Trump will keep up the pressure
Now the rumours about the central banks not being independent will gain traction, writes La Vanguardia:
“There is the suspicion that the Federal Reserve had lowered the interest rates in response to strong pressure from Donald Trump. ... The Federal Reserve is therefore creating uncertainty about its future monetary policy - something that a central bank should never do. What does seem clear is that Trump will continue to exert pressure aimed at further cuts in the interest rates because he hopes that by boosting the economy this will increase his chances of being re-elected as President of the United States.”
Short-term thinking jeopardises world economy
Trump is abusing the Fed to the detriment of the rest of the world, Le Monde fears:
“'As usual Powell has left us in the lurch', Donald Trump let it be known, disappointed that interest rates weren't cut even more. His goal is to harness the Fed in the interests of his economic policy, whose weaknesses are now making themselves felt. But don't the trade war he has declared and the colossal budget deficit which he has further increased pose an even greater threat to global growth than what he sees as excessively high interest rates? In the short term Wall Street's performance and continued US growth are assured. But as with the last crisis, the rest of the world could end up paying the price.”

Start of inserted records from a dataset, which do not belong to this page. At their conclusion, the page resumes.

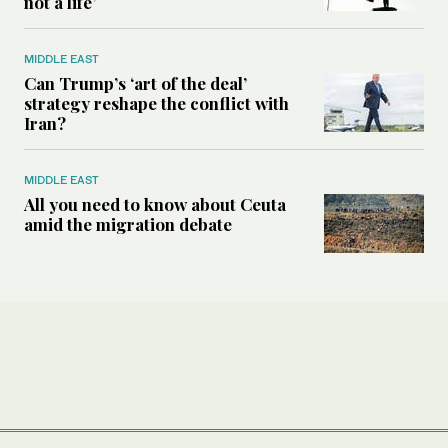
not a life’
MIDDLE EAST
Can Trump’s ‘art of the deal’
strategy reshape the conflict with
Iran?
MIDDLE EAST
All you need to know about Ceuta
amid the migration debate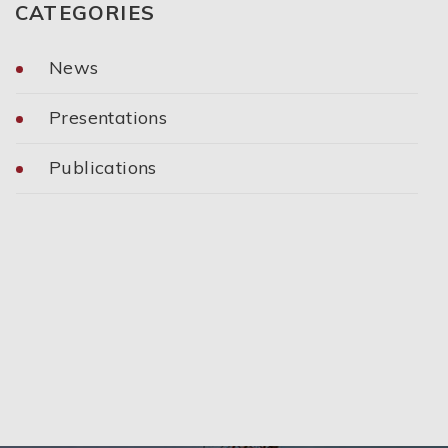
CATEGORIES
News
Presentations
Publications
Categories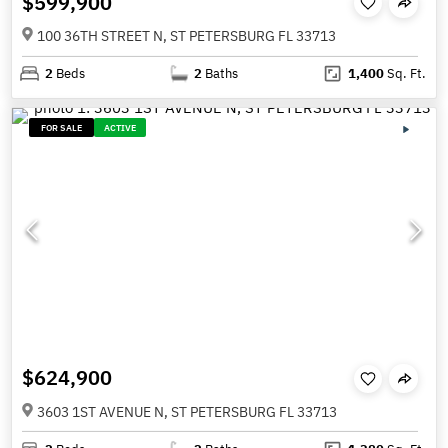
$599,900
100 36TH STREET N, ST PETERSBURG FL 33713
2
Beds
2
Baths
1,400
Sq. Ft.
FOR SALE
ACTIVE
$624,900
3603 1ST AVENUE N, ST PETERSBURG FL 33713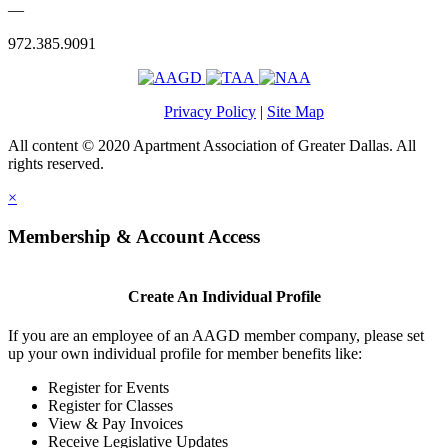
—
972.385.9091
Privacy Policy
|
Site Map
All content © 2020 Apartment Association of Greater Dallas. All
rights reserved.
×
Membership & Account Access
Create An Individual Profile
If you are an employee of an AAGD member company, please set
up your own individual profile for member benefits like:
Register for Events
Register for Classes
View & Pay Invoices
Receive Legislative Updates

Weak economy tipped the scales
It's wrong to think that the Fed chief succumbed to pressure from the US president, L'Echo counters:
“Did Jerome Powell really cede to Donald Trump's wishes? There's no basis for such an opinion. The Fed took account of the fact that the US economy has reached the end of its cycle and that it's threatened by the ailing global economy. But he did not give in to Donald Trump's demands. What's more, Jerome Powell has warned that the Fed is not embarking on a series of interest rate cuts. As a result, all Trump could do was repeat that the Fed 'has once again left us in the lurch'.”

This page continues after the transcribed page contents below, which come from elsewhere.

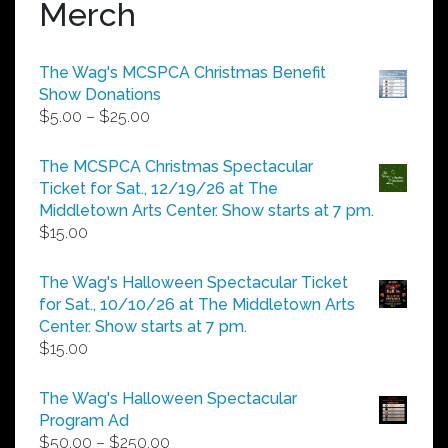
Merch
The Wag's MCSPCA Christmas Benefit
Show Donations
Price
$
5.00
–
$
25.00
range:
$5.00
The MCSPCA Christmas Spectacular
through
Ticket for Sat., 12/19/26 at The
$25.00
Middletown Arts Center. Show starts at 7 pm.
$
15.00
The Wag's Halloween Spectacular Ticket
for Sat., 10/10/26 at The Middletown Arts
Center. Show starts at 7 pm.
$
15.00
The Wag's Halloween Spectacular
Program Ad
Price
$
50.00
–
$
250.00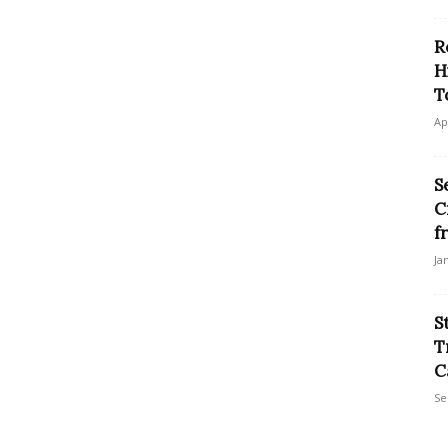
R
H
T
Ap
S
C
f
Ja
S
T
C
Se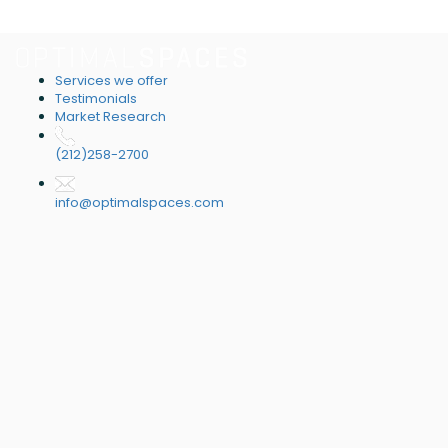
Services we offer
Testimonials
Market Research
(212)258-2700
info@optimalspaces.com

A breather for emerging countries
The Fed's move to lower interest rates will be a boon to many emerging economies, The Economist writes in delight:
“An American slump would hurt them, but so might a boom if it led the Fed to raise rates, sucking capital out of the developing world. The Fed's 0.25-percentage-point cut gives emerging economies welcome breathing space to ease their own interest rates and get back on a path to higher growth. ... South Korea has just lowered its benchmark rate for the first time in three years. Brazil cut rates to record lows this week. South Africa and Indonesia have loosened. Mexico is expected to ease soon. Easier money will help revive growth.”